- What is needed:
Reproduce the line that holds "Es ist wichtig zu beachten, dass" together with all the lines after it up to the end of the entries.

- Data supplied:
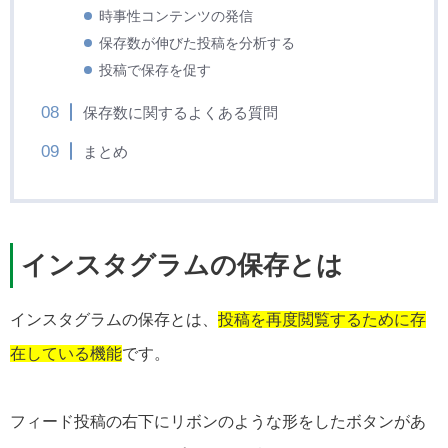
時事性コンテンツの発信
保存数が伸びた投稿を分析する
投稿で保存を促す
保存数に関するよくある質問
まとめ
インスタグラムの保存とは
インスタグラムの保存とは、
投稿を再度閲覧するために存
在している機能
です。
フィード投稿の右下にリボンのような形をしたボタンがあ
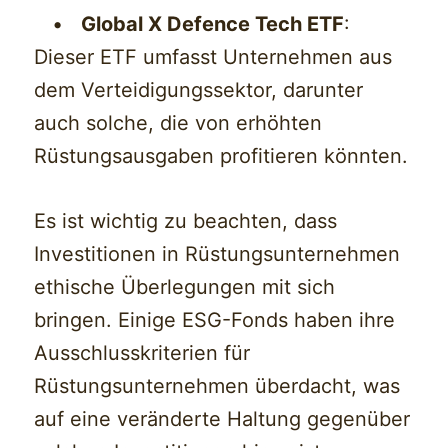
•
Global X Defence Tech ETF
:
Dieser ETF umfasst Unternehmen aus
dem Verteidigungssektor, darunter
auch solche, die von erhöhten
Rüstungsausgaben profitieren könnten.
Es ist wichtig zu beachten, dass
Investitionen in Rüstungsunternehmen
ethische Überlegungen mit sich
bringen. Einige ESG-Fonds haben ihre
Ausschlusskriterien für
Rüstungsunternehmen überdacht, was
auf eine veränderte Haltung gegenüber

- Solution for this task:
Es ist wichtig zu beachten, dass
Investitionen in Rüstungsunternehmen
ethische Überlegungen mit sich
bringen. Einige ESG-Fonds haben ihre
Ausschlusskriterien für
Rüstungsunternehmen überdacht, was
auf eine veränderte Haltung gegenüber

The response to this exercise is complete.